* Task instructions *
Say how many lines in the entries hold the string "milinin", giving the number by itself.

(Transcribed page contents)
◇ ◇ ◇ ◇
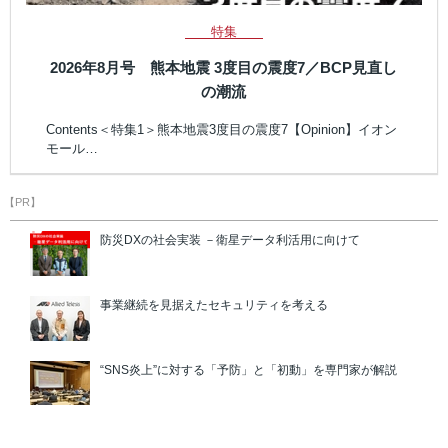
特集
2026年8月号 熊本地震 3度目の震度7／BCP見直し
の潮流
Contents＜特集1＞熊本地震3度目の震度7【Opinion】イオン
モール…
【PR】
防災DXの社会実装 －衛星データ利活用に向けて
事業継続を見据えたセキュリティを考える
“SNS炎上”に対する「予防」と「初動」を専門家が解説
◇ ◇ ◇ ◇
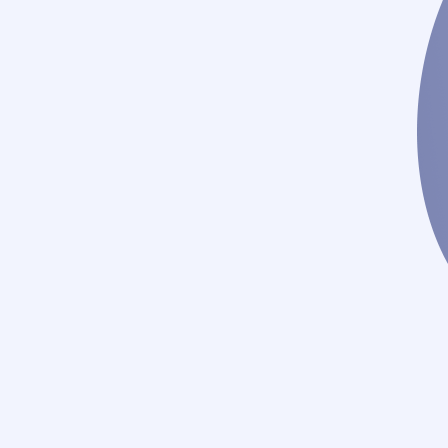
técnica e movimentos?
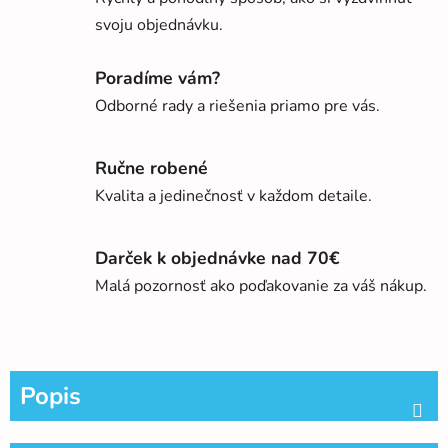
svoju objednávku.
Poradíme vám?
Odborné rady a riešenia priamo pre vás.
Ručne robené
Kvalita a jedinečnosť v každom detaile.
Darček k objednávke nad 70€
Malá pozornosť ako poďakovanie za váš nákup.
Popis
◇ ◇ ◇ ◇
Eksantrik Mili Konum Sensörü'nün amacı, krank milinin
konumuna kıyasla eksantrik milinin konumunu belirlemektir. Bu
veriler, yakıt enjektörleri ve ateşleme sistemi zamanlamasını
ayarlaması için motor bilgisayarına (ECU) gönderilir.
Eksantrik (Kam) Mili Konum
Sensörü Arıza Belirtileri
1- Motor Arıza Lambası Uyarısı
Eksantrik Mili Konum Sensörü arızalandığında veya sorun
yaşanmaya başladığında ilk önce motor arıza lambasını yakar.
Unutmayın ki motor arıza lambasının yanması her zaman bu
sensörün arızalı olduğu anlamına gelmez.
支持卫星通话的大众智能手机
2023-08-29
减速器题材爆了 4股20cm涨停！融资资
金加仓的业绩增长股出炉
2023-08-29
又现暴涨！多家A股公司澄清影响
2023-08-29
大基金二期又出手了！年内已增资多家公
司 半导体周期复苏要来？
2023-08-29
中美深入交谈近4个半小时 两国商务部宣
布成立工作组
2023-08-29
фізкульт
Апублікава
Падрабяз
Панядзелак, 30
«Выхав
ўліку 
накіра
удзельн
◇ ◇ ◇ ◇
* Answer for the task *
2